*** Data listing ***

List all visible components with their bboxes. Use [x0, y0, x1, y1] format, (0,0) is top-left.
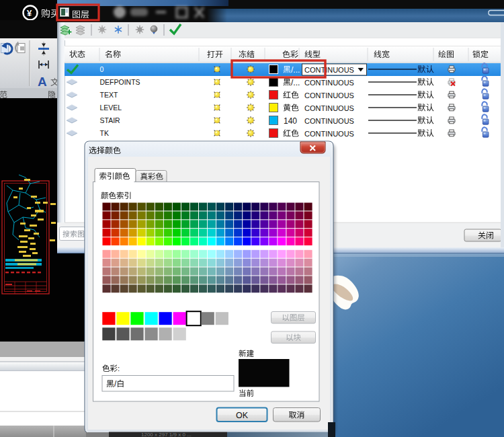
svg-text:A: A — [38, 75, 47, 89]
svg-text:TEXT: TEXT — [100, 91, 118, 99]
svg-text:1200 x 297 1/9 x 0 ...: 1200 x 297 1/9 x 0 ... — [141, 432, 192, 437]
svg-text:140: 140 — [284, 116, 297, 126]
svg-text:CONTINUOUS: CONTINUOUS — [304, 91, 354, 100]
svg-text:OK: OK — [236, 411, 249, 420]
svg-text:¥: ¥ — [27, 8, 32, 18]
svg-text:/...: /... — [291, 65, 300, 75]
svg-text:/...: /... — [291, 78, 300, 87]
svg-text:CONTINUOUS: CONTINUOUS — [304, 79, 354, 87]
svg-text:CONTINUOUS: CONTINUOUS — [304, 104, 354, 112]
svg-text:DEFPOINTS: DEFPOINTS — [100, 78, 140, 86]
svg-text:CONTINUOUS: CONTINUOUS — [304, 130, 354, 138]
svg-text:STAIR: STAIR — [100, 116, 121, 124]
svg-text:TK: TK — [100, 129, 109, 137]
svg-text::: : — [118, 364, 120, 372]
svg-text:LEVEL: LEVEL — [100, 104, 122, 112]
svg-text:CONTINUOUS: CONTINUOUS — [304, 66, 354, 74]
svg-text:CONTINUOUS: CONTINUOUS — [304, 117, 354, 125]
svg-text:0: 0 — [100, 65, 104, 73]
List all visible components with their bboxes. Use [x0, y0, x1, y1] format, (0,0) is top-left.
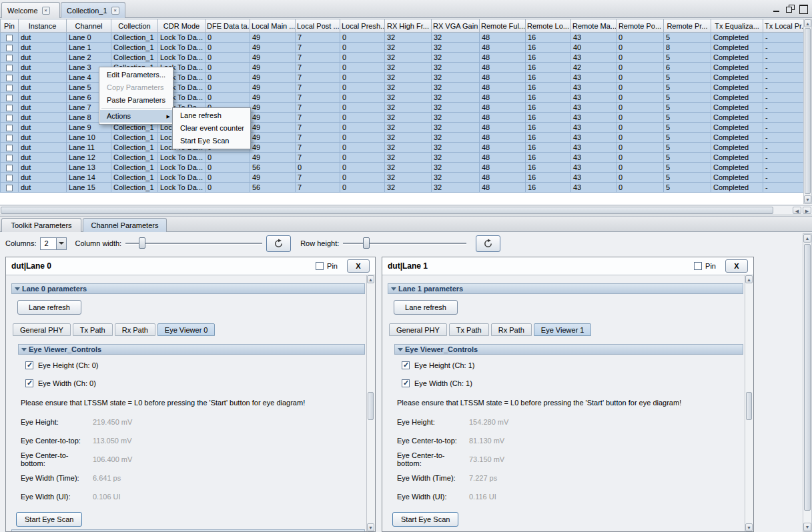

*** End of Data listing ***

Reproduce the entries above exactly, though not their pictures.

List all visible components with their bboxes. Use [x0, y0, x1, y1] format, (0,0) is top-left.
svg-text:A: A — [38, 75, 47, 89]
svg-text:TEXT: TEXT — [100, 91, 118, 99]
svg-text:1200 x 297 1/9 x 0 ...: 1200 x 297 1/9 x 0 ... — [141, 432, 192, 437]
svg-text:140: 140 — [284, 116, 297, 126]
svg-text:CONTINUOUS: CONTINUOUS — [304, 91, 354, 100]
svg-text:OK: OK — [236, 411, 249, 420]
svg-text:¥: ¥ — [27, 8, 32, 18]
svg-text:/...: /... — [291, 65, 300, 75]
svg-text:/...: /... — [291, 78, 300, 87]
svg-text:CONTINUOUS: CONTINUOUS — [304, 79, 354, 87]
svg-text:CONTINUOUS: CONTINUOUS — [304, 104, 354, 112]
svg-text:DEFPOINTS: DEFPOINTS — [100, 78, 140, 86]
svg-text:CONTINUOUS: CONTINUOUS — [304, 130, 354, 138]
svg-text:STAIR: STAIR — [100, 116, 121, 124]
svg-text:TK: TK — [100, 129, 109, 137]
svg-text::: : — [118, 364, 120, 372]
svg-text:LEVEL: LEVEL — [100, 104, 122, 112]
svg-text:CONTINUOUS: CONTINUOUS — [304, 66, 354, 74]
svg-text:CONTINUOUS: CONTINUOUS — [304, 117, 354, 125]
svg-text:0: 0 — [100, 65, 104, 73]
List all visible components with their bboxes. Use [x0, y0, x1, y1] format, (0,0) is top-left.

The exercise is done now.